Introduction to Attribute Association Graphs
Here, we explain this novel type of data exploration. Some concepts might be quite different from other statistical tools you worked with. Feel free to come back to this tutorial any time during your workflow.
If you created an attribute association graph, but not yet configured Neo4J Bloom, check out here
Table of contents
Use case
Attribute association graphs (AAG) are meant to support you during your data exploration with visual highlights of various forms. Note that AAGs capture very basic statistical parameters that are intuitive and applicable to any dataset. While this form of data exploration is very accessible and can help you to familiarize yourself with your dataset or formulate hypothesis, it does not replace thorough statistical inference which should be the next step in your data analysis.
What is a graph?
A graph in general consists of nodes which can represent arbitrary objects and edges (also called relationships) which point from a source node to a target node and describe some association between the objects represented by the source and target node. A good example could be a set of research articles which are represented as nodes, and edges pointing from one article to another article that is cited in the first one. In the visualization of a graph, nodes are depicted as spheres (or points) and edges as arrows pointing from the source node sphere to the target node sphere. This form of visualization allows to encode different traits of the nodes and edges via colors, size of spheres, thickness of arrows, and visual clustering.
Data Groups
During the generation of an AAG one or multiple groups of primary keys are defined. This could for example be disease and control cohorts as they are used in case-control studies, patients with different procedures during their hospital stay, or simply all primary keys. GraphXplore measures several statistical traits within these groups and their difference (if multiple groups were defined). Optionally, some groups can be defined as positive or negative which will affect the parameters and visualization of nodes. This will be explained in later paragraphs.
AAG Overview
Each node of an AAG represents a so-called attribute being a unique variable value. Since attributes are unique, two primary keys (e.g. two patients) can share the same attribute (e.g. a diagnosis or age group). Nodes describe several statistical metrics about the occurrence of its attribute within the selected groups and the difference between group occurrences. In the visualization, the attributes are represented as the node’s spheres and its statistical parameters are encoded via size and color.

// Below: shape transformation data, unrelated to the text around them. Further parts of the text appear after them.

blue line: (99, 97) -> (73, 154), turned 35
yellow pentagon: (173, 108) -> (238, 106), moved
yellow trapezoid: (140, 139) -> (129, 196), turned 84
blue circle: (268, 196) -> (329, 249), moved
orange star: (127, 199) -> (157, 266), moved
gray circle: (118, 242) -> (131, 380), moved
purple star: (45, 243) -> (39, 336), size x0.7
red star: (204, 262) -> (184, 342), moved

The edges of an AAG capture conditional relationships between attributes. Conditional relationships describe how the presence of one attribute influences the presence of another attribute. Does the likelihood increase? How does this increase (or decrease) differ between groups? E.g. how does reduced renal function affect hemoglobin levels? How does this dependency differ between patients with and without hypertension? Compared to nodes capturing information about a single attribute, edges might be a little harder to comprehend since the added condition also adds another layer of complexity. Feel free to revisit this introduction multiple times until you feel familiar with its concepts. Edges are visualized as arrows where the arrow thickness encodes the strength of the conditional relationship. Additionally, attributes which are either connected directly by an edge, or share a common connected attribute, tend to cluster in the visualization. As a result, groups of attributes which have some level of conditional relationship can be explored in the same area of the graph visualization.
How to explore AAGs?
Here, We will talk about how to interpret the AAG visualization and how it can help you during your data exploration. If you want to know you to operate Neo4J, check out here. You can learn more about nodes and edges in detail in their respective subpages.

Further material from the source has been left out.